[Structured page parsing data]
=== Section Start ===

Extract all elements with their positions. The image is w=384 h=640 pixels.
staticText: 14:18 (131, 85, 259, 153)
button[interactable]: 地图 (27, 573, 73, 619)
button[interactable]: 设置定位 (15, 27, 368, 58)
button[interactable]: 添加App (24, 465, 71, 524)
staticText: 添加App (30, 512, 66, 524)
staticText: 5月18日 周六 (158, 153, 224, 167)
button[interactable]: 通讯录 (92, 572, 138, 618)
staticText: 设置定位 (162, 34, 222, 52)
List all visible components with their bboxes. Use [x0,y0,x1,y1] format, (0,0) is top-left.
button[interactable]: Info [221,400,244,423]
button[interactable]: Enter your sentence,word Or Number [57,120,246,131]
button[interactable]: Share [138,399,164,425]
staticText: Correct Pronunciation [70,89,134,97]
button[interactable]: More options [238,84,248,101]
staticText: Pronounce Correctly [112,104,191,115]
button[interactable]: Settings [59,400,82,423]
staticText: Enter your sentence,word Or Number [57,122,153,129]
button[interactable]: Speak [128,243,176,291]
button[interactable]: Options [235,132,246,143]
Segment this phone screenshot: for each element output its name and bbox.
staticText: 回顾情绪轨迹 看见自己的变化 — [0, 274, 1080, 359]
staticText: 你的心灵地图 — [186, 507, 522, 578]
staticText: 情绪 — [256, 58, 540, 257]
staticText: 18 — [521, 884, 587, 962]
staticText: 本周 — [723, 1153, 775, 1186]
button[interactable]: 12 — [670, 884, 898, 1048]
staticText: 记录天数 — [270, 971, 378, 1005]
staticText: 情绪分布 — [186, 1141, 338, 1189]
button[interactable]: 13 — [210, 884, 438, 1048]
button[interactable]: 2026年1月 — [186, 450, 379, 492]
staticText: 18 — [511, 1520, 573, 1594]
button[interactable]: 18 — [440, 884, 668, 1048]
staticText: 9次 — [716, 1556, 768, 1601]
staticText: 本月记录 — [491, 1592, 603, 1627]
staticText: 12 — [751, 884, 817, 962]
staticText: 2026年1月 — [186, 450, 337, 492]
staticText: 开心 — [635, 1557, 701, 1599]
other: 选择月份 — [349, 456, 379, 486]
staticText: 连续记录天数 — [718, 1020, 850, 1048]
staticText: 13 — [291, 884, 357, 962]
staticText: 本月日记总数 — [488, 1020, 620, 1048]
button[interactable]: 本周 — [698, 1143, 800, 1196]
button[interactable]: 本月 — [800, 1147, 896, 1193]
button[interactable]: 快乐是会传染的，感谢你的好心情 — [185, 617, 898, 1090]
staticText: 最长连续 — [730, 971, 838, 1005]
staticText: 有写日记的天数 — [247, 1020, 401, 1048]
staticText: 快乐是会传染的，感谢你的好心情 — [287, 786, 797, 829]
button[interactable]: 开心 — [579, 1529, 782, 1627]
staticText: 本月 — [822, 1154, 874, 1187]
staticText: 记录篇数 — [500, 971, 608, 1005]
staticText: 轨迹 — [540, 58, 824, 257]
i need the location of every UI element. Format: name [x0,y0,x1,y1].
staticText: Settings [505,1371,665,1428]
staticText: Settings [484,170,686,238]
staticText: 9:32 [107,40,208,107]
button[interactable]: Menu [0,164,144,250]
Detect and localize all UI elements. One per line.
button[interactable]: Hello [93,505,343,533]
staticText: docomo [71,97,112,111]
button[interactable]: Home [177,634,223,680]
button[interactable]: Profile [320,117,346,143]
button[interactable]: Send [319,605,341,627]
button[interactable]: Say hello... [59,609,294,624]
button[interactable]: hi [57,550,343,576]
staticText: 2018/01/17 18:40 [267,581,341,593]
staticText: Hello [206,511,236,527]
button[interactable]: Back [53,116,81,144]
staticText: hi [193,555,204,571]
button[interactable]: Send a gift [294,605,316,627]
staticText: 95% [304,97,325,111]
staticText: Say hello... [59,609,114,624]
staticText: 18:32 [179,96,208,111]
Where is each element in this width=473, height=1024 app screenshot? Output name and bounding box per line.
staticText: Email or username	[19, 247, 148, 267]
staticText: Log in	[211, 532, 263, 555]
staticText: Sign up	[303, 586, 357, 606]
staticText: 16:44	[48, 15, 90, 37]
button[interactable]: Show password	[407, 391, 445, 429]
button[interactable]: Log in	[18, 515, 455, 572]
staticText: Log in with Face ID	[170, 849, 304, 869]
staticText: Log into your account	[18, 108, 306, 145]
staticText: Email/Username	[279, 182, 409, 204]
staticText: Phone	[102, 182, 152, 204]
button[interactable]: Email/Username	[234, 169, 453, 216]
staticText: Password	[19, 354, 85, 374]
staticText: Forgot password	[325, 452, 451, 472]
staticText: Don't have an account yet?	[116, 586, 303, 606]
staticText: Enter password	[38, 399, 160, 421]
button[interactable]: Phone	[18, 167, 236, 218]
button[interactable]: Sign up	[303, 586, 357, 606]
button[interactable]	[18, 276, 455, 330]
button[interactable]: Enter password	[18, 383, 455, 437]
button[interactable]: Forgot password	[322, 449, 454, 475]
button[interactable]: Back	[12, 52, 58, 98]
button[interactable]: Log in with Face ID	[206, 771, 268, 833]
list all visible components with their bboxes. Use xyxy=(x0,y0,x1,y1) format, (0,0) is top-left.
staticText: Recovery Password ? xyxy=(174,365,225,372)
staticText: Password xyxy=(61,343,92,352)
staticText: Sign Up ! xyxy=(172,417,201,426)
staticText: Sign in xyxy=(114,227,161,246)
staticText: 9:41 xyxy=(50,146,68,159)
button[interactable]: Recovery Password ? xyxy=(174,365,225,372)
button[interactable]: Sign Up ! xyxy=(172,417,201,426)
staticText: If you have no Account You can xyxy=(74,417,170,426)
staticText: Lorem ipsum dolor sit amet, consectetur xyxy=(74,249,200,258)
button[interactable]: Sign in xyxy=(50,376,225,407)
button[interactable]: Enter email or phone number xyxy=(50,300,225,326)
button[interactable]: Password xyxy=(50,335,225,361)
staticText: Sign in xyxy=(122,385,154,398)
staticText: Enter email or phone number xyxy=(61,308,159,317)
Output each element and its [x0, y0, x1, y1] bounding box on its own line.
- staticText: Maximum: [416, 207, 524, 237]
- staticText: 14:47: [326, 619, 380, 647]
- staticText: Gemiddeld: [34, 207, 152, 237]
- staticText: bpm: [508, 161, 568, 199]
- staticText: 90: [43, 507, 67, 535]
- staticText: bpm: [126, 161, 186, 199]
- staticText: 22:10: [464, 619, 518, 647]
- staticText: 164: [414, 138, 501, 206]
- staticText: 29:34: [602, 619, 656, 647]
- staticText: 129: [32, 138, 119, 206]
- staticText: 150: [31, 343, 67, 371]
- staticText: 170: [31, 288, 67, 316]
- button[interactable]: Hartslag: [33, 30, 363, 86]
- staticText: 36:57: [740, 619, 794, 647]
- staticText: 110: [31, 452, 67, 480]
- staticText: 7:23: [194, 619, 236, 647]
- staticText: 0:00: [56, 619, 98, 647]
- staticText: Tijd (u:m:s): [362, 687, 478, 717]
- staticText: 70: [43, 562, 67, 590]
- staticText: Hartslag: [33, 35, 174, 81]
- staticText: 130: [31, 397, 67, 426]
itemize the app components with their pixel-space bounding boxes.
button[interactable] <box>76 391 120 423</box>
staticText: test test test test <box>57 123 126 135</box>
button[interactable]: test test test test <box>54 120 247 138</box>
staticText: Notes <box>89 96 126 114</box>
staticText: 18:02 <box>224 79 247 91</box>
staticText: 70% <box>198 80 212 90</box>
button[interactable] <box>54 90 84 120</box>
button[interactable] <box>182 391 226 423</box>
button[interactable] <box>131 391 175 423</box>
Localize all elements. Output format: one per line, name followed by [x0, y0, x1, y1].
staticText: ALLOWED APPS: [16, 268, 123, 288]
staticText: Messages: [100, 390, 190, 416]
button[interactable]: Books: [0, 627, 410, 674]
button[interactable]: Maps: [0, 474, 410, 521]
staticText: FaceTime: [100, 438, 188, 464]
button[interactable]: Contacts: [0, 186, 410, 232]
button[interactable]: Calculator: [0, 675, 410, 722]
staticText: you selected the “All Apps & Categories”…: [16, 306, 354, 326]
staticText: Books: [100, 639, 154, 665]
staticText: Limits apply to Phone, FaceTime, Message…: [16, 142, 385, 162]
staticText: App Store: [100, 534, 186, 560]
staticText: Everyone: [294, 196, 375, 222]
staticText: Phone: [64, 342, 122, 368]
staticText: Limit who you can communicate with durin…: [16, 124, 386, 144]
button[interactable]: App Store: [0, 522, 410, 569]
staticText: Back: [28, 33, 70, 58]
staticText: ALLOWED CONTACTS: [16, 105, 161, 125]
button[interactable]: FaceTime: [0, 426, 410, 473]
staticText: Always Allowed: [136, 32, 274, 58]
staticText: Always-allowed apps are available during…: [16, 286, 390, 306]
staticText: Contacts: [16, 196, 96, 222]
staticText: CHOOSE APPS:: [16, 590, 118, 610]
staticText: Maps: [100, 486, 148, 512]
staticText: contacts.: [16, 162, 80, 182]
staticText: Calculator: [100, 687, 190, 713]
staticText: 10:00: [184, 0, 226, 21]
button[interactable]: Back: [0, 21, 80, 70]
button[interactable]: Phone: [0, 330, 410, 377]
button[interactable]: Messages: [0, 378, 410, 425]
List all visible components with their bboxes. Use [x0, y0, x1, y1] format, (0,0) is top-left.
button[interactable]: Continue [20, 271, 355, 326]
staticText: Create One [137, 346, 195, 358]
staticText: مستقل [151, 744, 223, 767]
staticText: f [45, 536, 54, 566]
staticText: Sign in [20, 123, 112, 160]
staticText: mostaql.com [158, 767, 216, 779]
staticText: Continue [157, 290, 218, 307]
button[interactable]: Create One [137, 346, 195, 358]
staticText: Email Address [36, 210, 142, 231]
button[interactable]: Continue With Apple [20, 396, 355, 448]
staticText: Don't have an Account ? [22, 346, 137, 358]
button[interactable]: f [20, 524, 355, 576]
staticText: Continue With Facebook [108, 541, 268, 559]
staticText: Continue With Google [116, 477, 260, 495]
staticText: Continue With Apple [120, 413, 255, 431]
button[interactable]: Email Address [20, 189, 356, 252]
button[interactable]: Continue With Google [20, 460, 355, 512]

=== Section End ===

* [TASK OBJECTIVE]:
Please report the number of lines in the data that include "bounding", with no other words.

* [SOLUTION FOR THIS TASK]:
3